In a wide-ranging interview with The Examiner’s editorial board, the former Massachusetts governor said he couldn’t explain why his poll numbers have remained stagnant while a succession of other GOP candidates have surged ahead of him. But he predicts Gingrich, the latest to supercede him in the polls, will suffer the fate of the rest and eventually will fall behind him again. Romney admits, though, that the contest could stretch out for months.
“It’s not a process that will be over in a day,” Romney said. “We have Iowa and New Hampshire, but we also have South Carolina, Florida, Nevada, Colorado. I need to get about 1,100-plus delegates. So I expect to keep on campaigning through this process with the ups and downs. And while someone may go up temporarily, my experience is that I can’t guarantee that they’ll be down in a month, but I can guarantee that they’ll be down in three or four months and I just need to make sure that I’m getting the delegates at the time they are being awarded.”
Romney said he would make a better president than Gingrich because he is a consensus builder. He suggested that Gingrich is divisive and less able to lead.
“Transforming and turning around and leading major enterprises is what I’ve done throughout my life, and I have only been able to do that by bringing people together and engendering consensus — and that’s a characteristic of my past,” Romney said. “Speaker Gingrich has a very different past in terms of his leadership style and in terms of his life experience. I spent my life leading enterprises and as the head of two different businesses, head of an Olympics and as governor of a state.”

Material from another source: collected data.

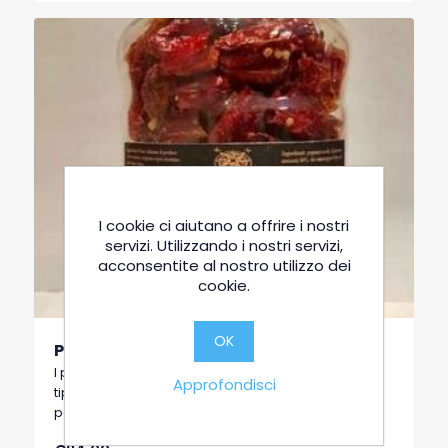
I cookie ci aiutano a offrire i nostri
servizi. Utilizzando i nostri servizi,
acconsentite al nostro utilizzo dei
cookie.
OK
Peperone Crusco intero 150gr
I peperoni cruschi, cioè croccanti, sono una ricetta
Approfondisci
tipica della cucina lucana, si tratta di una
particolare qualità di peperoni dolci a basso
contenuto di acqua, tipici di Senise, comune della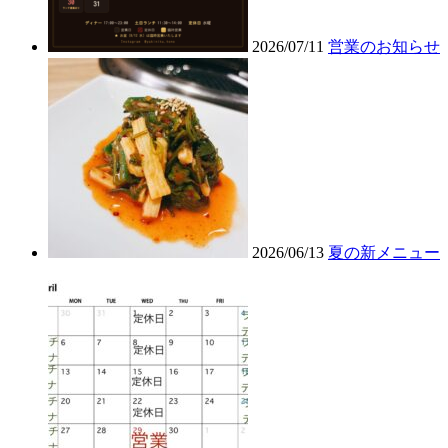
2026/07/11
営業のお知らせ
2026/06/13
夏の新メニュー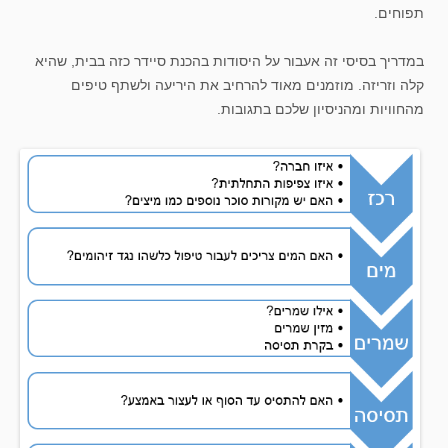
תפוחים.
במדריך בסיסי זה אעבור על היסודות בהכנת סיידר כזה בבית, שהיא
קלה וזריזה. מוזמנים מאוד להרחיב את היריעה ולשתף טיפים
מהחוויות ומהניסיון שלכם בתגובות.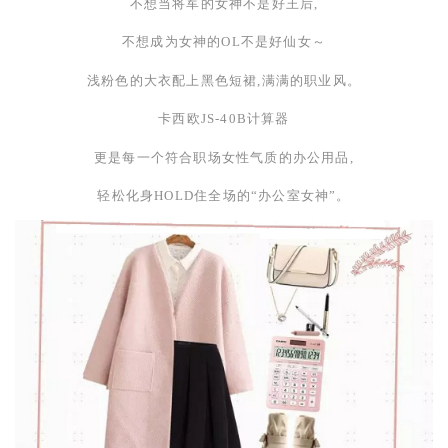
不想当将军的女神不是好王后,
不想成为女神的
OL
不是好仙女～
浅粉色的大衣配上黑色短裙,满满的职业风。
卡西欧
JS-40B
计算器
更是每一个符合职场女性气质的办公用品,
轻松化身
HOLD
住全场的“办公室女神”。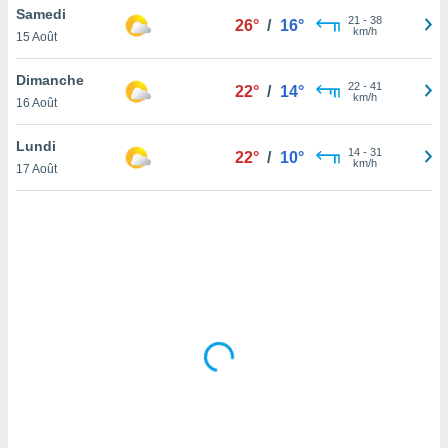
Samedi
lisé en
21
-
38
26°
/
16°
km/h
 de
15 Août
. Vous
rouver
Dimanche
22
-
41
22°
/
14°
km/h
16 Août
ations
re
Lundi
que de
14
-
31
22°
/
10°
km/h
kies
17 Août
r votre
ement à
ment en
sur le
res des
kies
le au
page de
te web.
MENT,
 les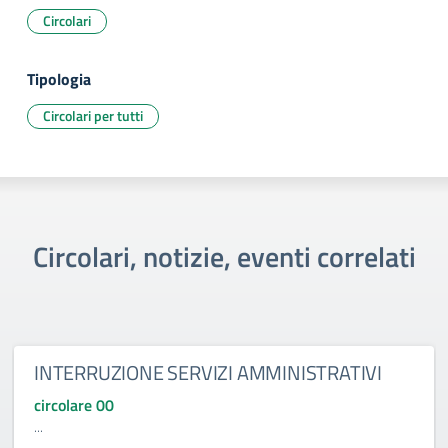
Circolari
Tipologia
Circolari per tutti
Circolari, notizie, eventi correlati
INTERRUZIONE SERVIZI AMMINISTRATIVI
circolare 00
...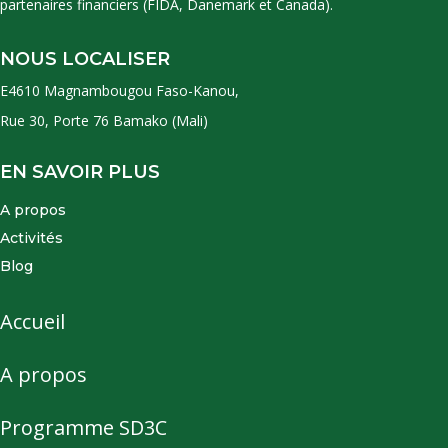
partenaires financiers (FIDA, Danemark et Canada).
NOUS LOCALISER
E4610 Magnambougou Faso-Kanou,
Rue 30, Porte 76 Bamako (Mali)
EN SAVOIR PLUS
A propos
Activités
Blog
Accueil
A propos
Programme SD3C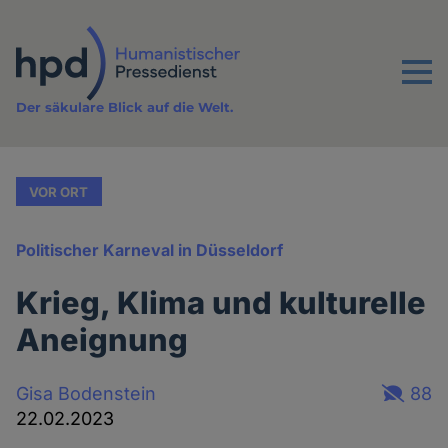
Direkt
zum
Inhalt
Menu
Der säkulare Blick auf die Welt.
VOR ORT
Politischer Karneval in Düsseldorf
Krieg, Klima und kulturelle
Aneignung
Gisa Bodenstein
88
22.02.2023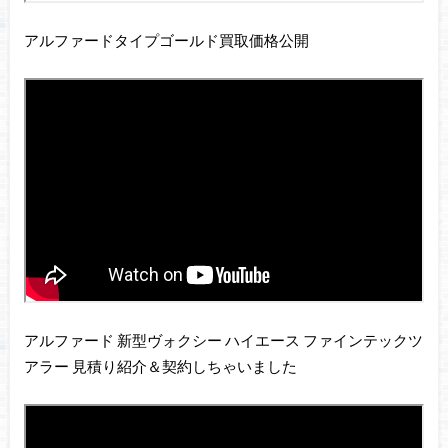
アルファードタイプゴールド買取価格公開
アルファード 新型ヴォクシー ハイエース ファインテックツ
アラー 見積り紹介＆契約しちゃいました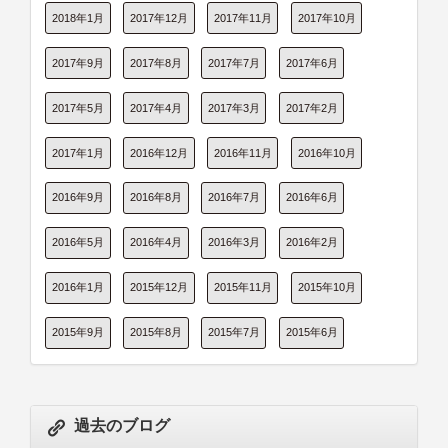
2018年1月
2017年12月
2017年11月
2017年10月
2017年9月
2017年8月
2017年7月
2017年6月
2017年5月
2017年4月
2017年3月
2017年2月
2017年1月
2016年12月
2016年11月
2016年10月
2016年9月
2016年8月
2016年7月
2016年6月
2016年5月
2016年4月
2016年3月
2016年2月
2016年1月
2015年12月
2015年11月
2015年10月
2015年9月
2015年8月
2015年7月
2015年6月
過去のブログ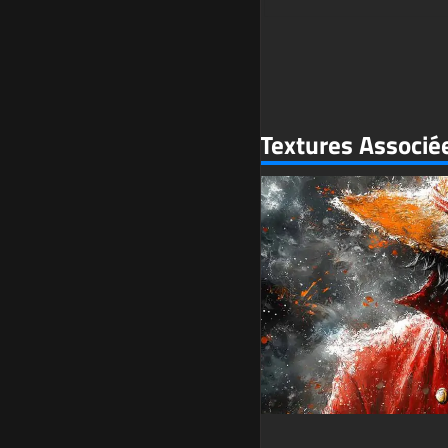
Textures Associé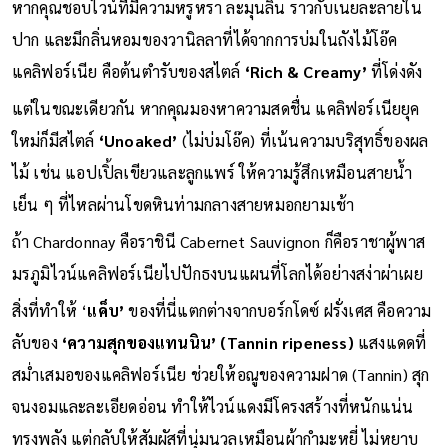
หากคุณชอบไวน์ที่มีความหรูหรา ละมุนลิ้น ราวกับเนยละลายใน
ปาก และมีกลิ่นหอมของวานิลลาที่ได้จากการบ่มในถังไม้โอ๊ค
แคลิฟอร์เนีย คือต้นตำรับของสไตล์
‘Rich & Creamy’
ที่โด่งดัง
แต่ในขณะเดียวกัน หากคุณมองหาความสดชื่น แคลิฟอร์เนียยุค
ใหม่ก็มีสไตล์
‘Unoaked’
(ไม่บ่มโอ๊ค) ที่เน้นความบริสุทธิ์ของผล
ไม้ เช่น แอปเปิ้ลเขียวและลูกแพร์ ให้ความรู้สึกเหมือนสายน้ำ
เย็น ๆ ที่ไหลผ่านโขดหินท่ามกลางสายหมอกยามเช้า
ถ้า Chardonnay คือราชินี Cabernet Sauvignon ก็คือราชาผู้พาส
มรภูมิไวน์แคลิฟอร์เนียไปปักธงบนแผนที่โลกได้อย่างสง่าผ่าเผย
สิ่งที่ทำให้ ‘
แค็บ’
ของที่นี่แตกต่างจากบอร์กโดซ์ ฝรั่งเศส คือความ
ลับของ
‘ความสุกของแทนนิน’ (Tannin ripeness)
แสงแดดที่
สม่ำเสมอของแคลิฟอร์เนีย ช่วยให้อณูของความฝาด (Tannin) สุก
จนงอมและละเอียดอ่อน ทำให้ไวน์แดงมีโครงสร้างที่หนักแน่น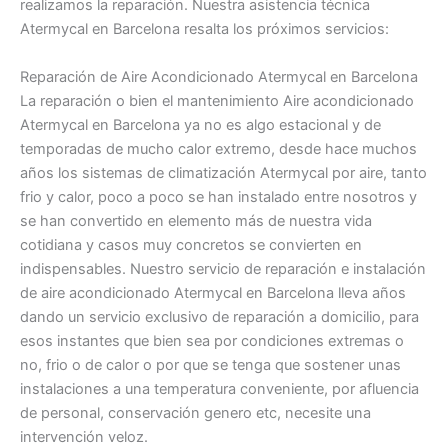
realizamos la reparación. Nuestra asistencia técnica
Atermycal en Barcelona resalta los próximos servicios:
Reparación de Aire Acondicionado Atermycal en Barcelona
La reparación o bien el mantenimiento Aire acondicionado
Atermycal en Barcelona ya no es algo estacional y de
temporadas de mucho calor extremo, desde hace muchos
años los sistemas de climatización Atermycal por aire, tanto
frio y calor, poco a poco se han instalado entre nosotros y
se han convertido en elemento más de nuestra vida
cotidiana y casos muy concretos se convierten en
indispensables. Nuestro servicio de reparación e instalación
de aire acondicionado Atermycal en Barcelona lleva años
dando un servicio exclusivo de reparación a domicilio, para
esos instantes que bien sea por condiciones extremas o
no, frio o de calor o por que se tenga que sostener unas
instalaciones a una temperatura conveniente, por afluencia
de personal, conservación genero etc, necesite una
intervención veloz.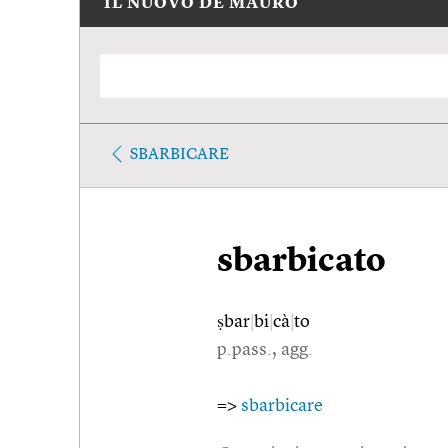
IL NUOVO DE MAURO
SBARBICARE
sbarbicato
ṣbar
|
bi
|
cà
|
to
p.pass., agg.
=>
sbarbicare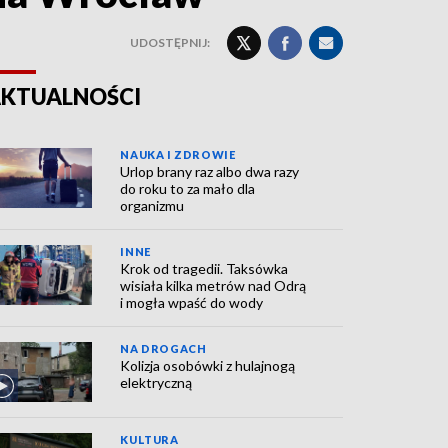
UDOSTĘPNIJ:
KTUALNOŚCI
NAUKA I ZDROWIE
Urlop brany raz albo dwa razy
do roku to za mało dla
organizmu
INNE
Krok od tragedii. Taksówka
wisiała kilka metrów nad Odrą
i mogła wpaść do wody
NA DROGACH
Kolizja osobówki z hulajnogą
elektryczną
KULTURA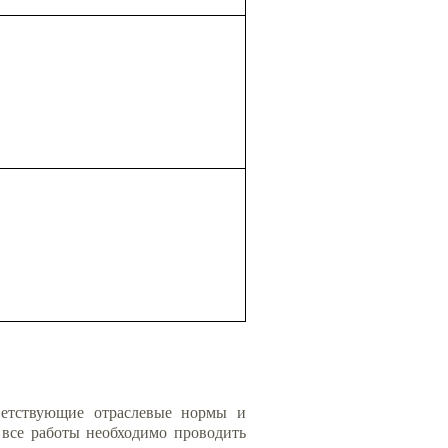
ветствующие отраслевые нормы и
 все работы необходимо проводить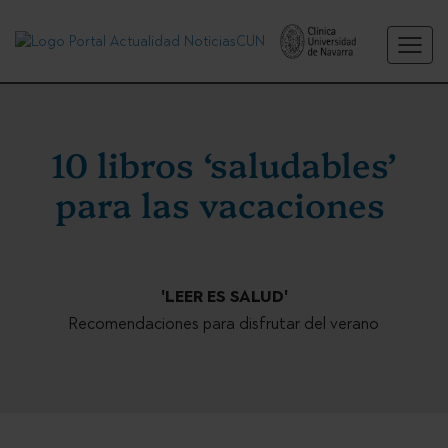
10 libros ‘saludables’
para las vacaciones
'LEER ES SALUD'
Recomendaciones para disfrutar del verano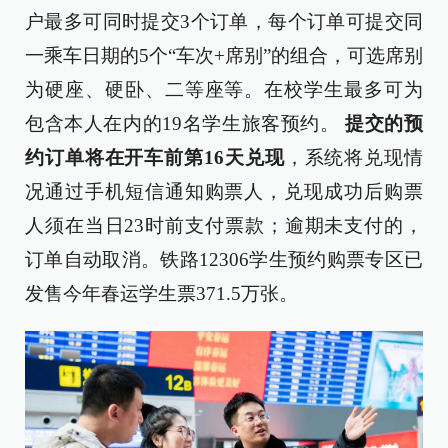
户最多可同时提交3个订单，每个订单可提交同
一乘车日期的5个“车次+席别”的组合，可选席别
为硬座、硬卧、二等座等。在校学生最多可为
包含本人在内的19名学生旅客预约。
提交的预
约订单将在开车前第16天兑现
，系统将兑现情
况通过手机短信通知购票人，兑现成功后购票
人须在当日23时前支付票款；逾期未支付的，
订单自动取消。铁路12306学生预约购票专区已
发售今年春运学生票371.5万张。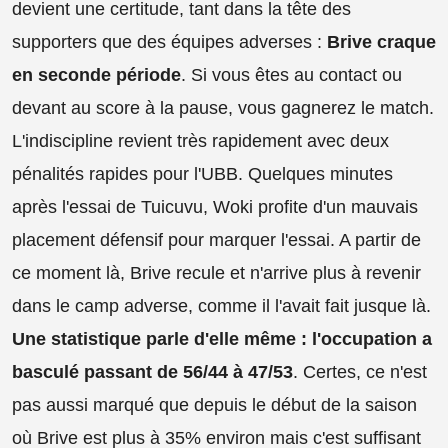
devient une certitude, tant dans la tête des
supporters que des équipes adverses :
Brive craque
en seconde période
. Si vous êtes au contact ou
devant au score à la pause, vous gagnerez le match.
L'indiscipline revient très rapidement avec deux
pénalités rapides pour l'UBB. Quelques minutes
après l'essai de Tuicuvu, Woki profite d'un mauvais
placement défensif pour marquer l'essai. A partir de
ce moment là, Brive recule et n'arrive plus à revenir
dans le camp adverse, comme il l'avait fait jusque là.
Une statistique parle d'elle même : l'occupation a
basculé passant de 56/44 à 47/53
. Certes, ce n'est
pas aussi marqué que depuis le début de la saison
où Brive est plus à 35% environ mais c'est suffisant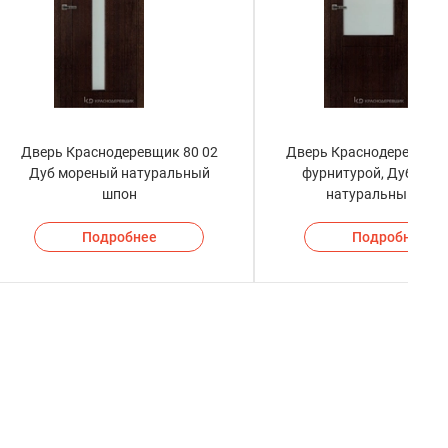
Дверь Краснодеревщик 80 02
Дверь Краснодеревщик 
Дуб мореный натуральный
фурнитурой, Дуб мор
шпон
натуральный шпо
Подробнее
Подробнее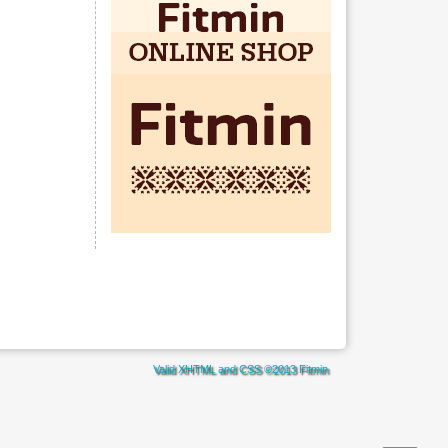
Valid
XHTML
and
CSS
©2013
Fitmin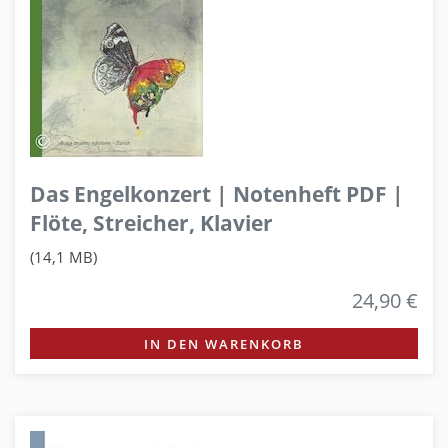
Das Engelkonzert | Notenheft PDF |
Flöte, Streicher, Klavier
(14,1 MB)
24,90 €
IN DEN WARENKORB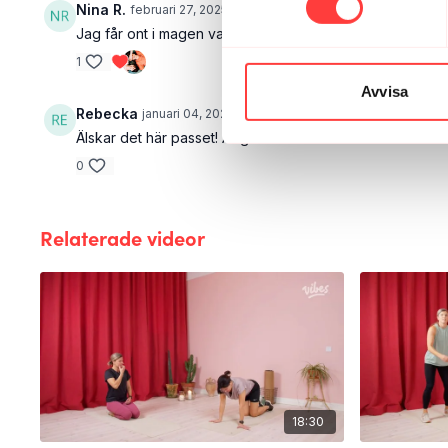
Nina R.
februari 27, 2025
Jag får ont i magen varje gång jag kör sista omgången i de
1
Avvisa
Rebecka
januari 04, 2023
Älskar det här passet! Är gravid i v.26 och brukar kombi
0
Relaterade videor
18:30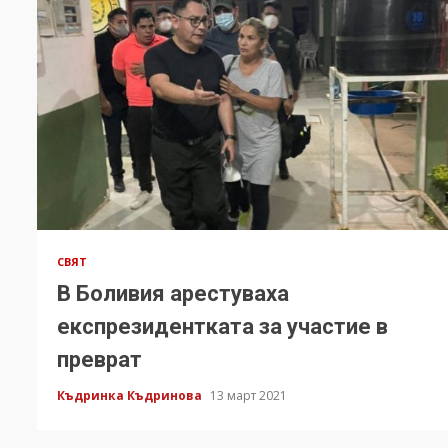
СВЯТ
В Боливия арестуваха
експрезидентката за участие в
преврат
Къдринка Къдринова
13 март 2021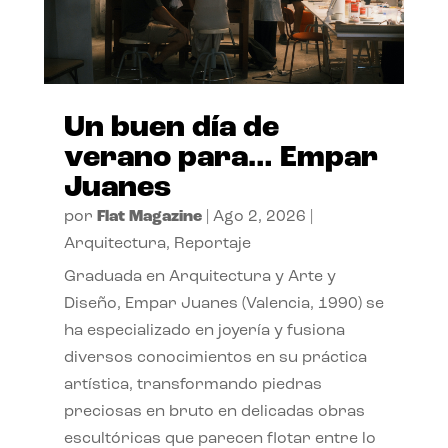
Un buen día de
verano para… Empar
Juanes
por
Flat Magazine
|
Ago 2, 2026
|
Arquitectura
,
Reportaje
Graduada en Arquitectura y Arte y
Diseño, Empar Juanes (Valencia, 1990) se
ha especializado en joyería y fusiona
diversos conocimientos en su práctica
artística, transformando piedras
preciosas en bruto en delicadas obras
escultóricas que parecen flotar entre lo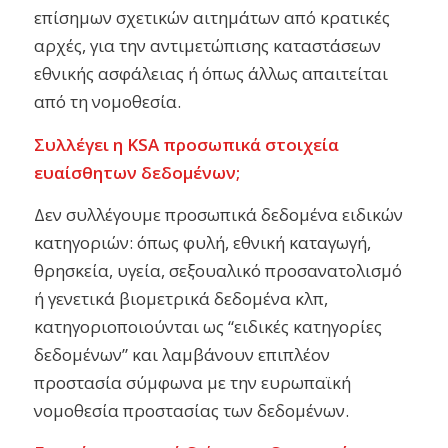
επίσημων σχετικών αιτημάτων από κρατικές
αρχές, για την αντιμετώπισης καταστάσεων
εθνικής ασφάλειας ή όπως άλλως απαιτείται
από τη νομοθεσία.
Συλλέγει η KSA προσωπικά στοιχεία
ευαίσθητων δεδομένων;
Δεν συλλέγουμε προσωπικά δεδομένα ειδικών
κατηγοριών: όπως φυλή, εθνική καταγωγή,
θρησκεία, υγεία, σεξουαλικό προσανατολισμό
ή γενετικά βιομετρικά δεδομένα κλπ,
κατηγοριοποιούνται ως “ειδικές κατηγορίες
δεδομένων” και λαμβάνουν επιπλέον
προστασία σύμφωνα με την ευρωπαϊκή
νομοθεσία προστασίας των δεδομένων.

Romney defended the non-aggressive campaign style that he has practiced since entering the race and said with just weeks remaining until the Iowa caucuses on Jan. 3, he plans to be “much more visible.”
Some Republicans have criticized Romney for his low-key campaign and said it left him open to the string of other candidates like Gingrich who have sprinted past him in the polls.
“It had been our strategy that, as someone who was among the frontrunners, if I spent all my time on TV, people would tire of me,” Romney explained. “I could not be a new and interesting voice and it was wise to hold back and then come forward at a time when people are focused on the elections. So, you’ll see me a lot more than in the past.”
New poll numbers show Gingrich is well ahead of Romney in just about every key primary state except New Hampshire, where Romney holds onto a solid lead. Even in Colorado, where Romney was once expected to prevail, Gingrich now leads him 37 percent to 18 percent, according to a Public Policy Poll.
Later Wednesday morning, Romney spoke to the Republican Jewish Coalition, arguing that his business experience makes him the best candidate to lead the country and distinguishes him from the other candidates.
“I’m not in this because I want to reach the next step in my political career,” Romney said, describing himself as “a creature of the private sector.”
“I’ve signed the front and back of a paycheck,” Romney told the crowd.
He criticized President Obama’s treatment of Israel and promised to visit the country on his first foreign trip as president.
“I will reaffirm as a vital national interest, Israel’s interest as a Jewish state, “ Romney said. “And I want the world to know the bonds that exist between Israel and the United States are unshakable.”
Romney warned that Obama would be tough to defeat because he is an incumbent.
“Our party must offer a candidate that can make the case for freedom, opportunity and strength,” Romney said. “Our nominee must offer Americans more that just a choice to vote against Barack Obama.”